The more i understand about cause and effect the better I can contribute to the world and the more compasionate I can be. The less i understand the more it is likely that it will run my life willy nilly.

in a way it I have to accept that due to the karma of a situation...not only my actions, but the other person's past and issues, an effect hapens. This doesn't make the action wrong or the "reaction" right..it isn't about judgement to me it is simply what it is. the person's reaction then becomes a cause of an effect on me...which i then get to make an impact on what i send back out to the world.

When someone else says or does something hurtful to me...i believe that is real..not something where i get to "choose" nto to be hurt...however I get to choose weather to pass that hurt on to others at that moment or later, weather to turn it inward and harm myself any worse...

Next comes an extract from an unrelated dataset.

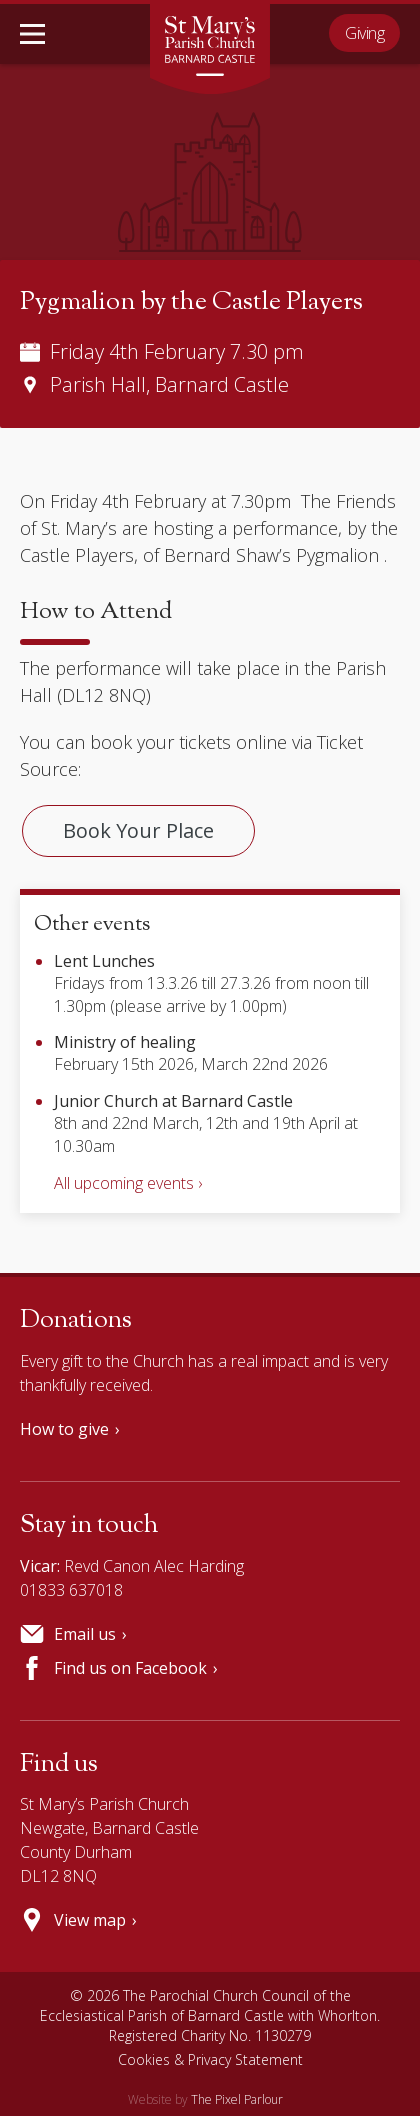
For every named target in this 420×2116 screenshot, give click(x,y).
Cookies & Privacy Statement (210, 2059)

It is complicated for me because it is the nature of being a human being that i will be hurt, feel, be effected internally and externally...to think that isn't true for me is to pretend i have more power than i do and to miss the good parts as well as the negative of the human experience.

In my past, many circumstances and actions of others caused me to be harmed in many ways...some of the damage heals some doesnt...but i have to do my best to not turn that harm into outward karma of a negative sort.

The idea that my actions will bomerang back on me has nothing to do with karma as i understand it....as i explained to a friend once..it isn't that if I have an affair on my husband my husband will have an affair on me...it is that in the act of having the affair i have damaged myself as well as creating a negaive concequence in the world outside myself.

Wow....am i long winded or what

oh..so my HP is all powerful, no one can escape it's power...and it is solid dependable and makes no judgements...it neither loves nor hate me it simply is and if i work within it's framework i have a chance at a rather nice human expereince with the ups and downs that come along the way.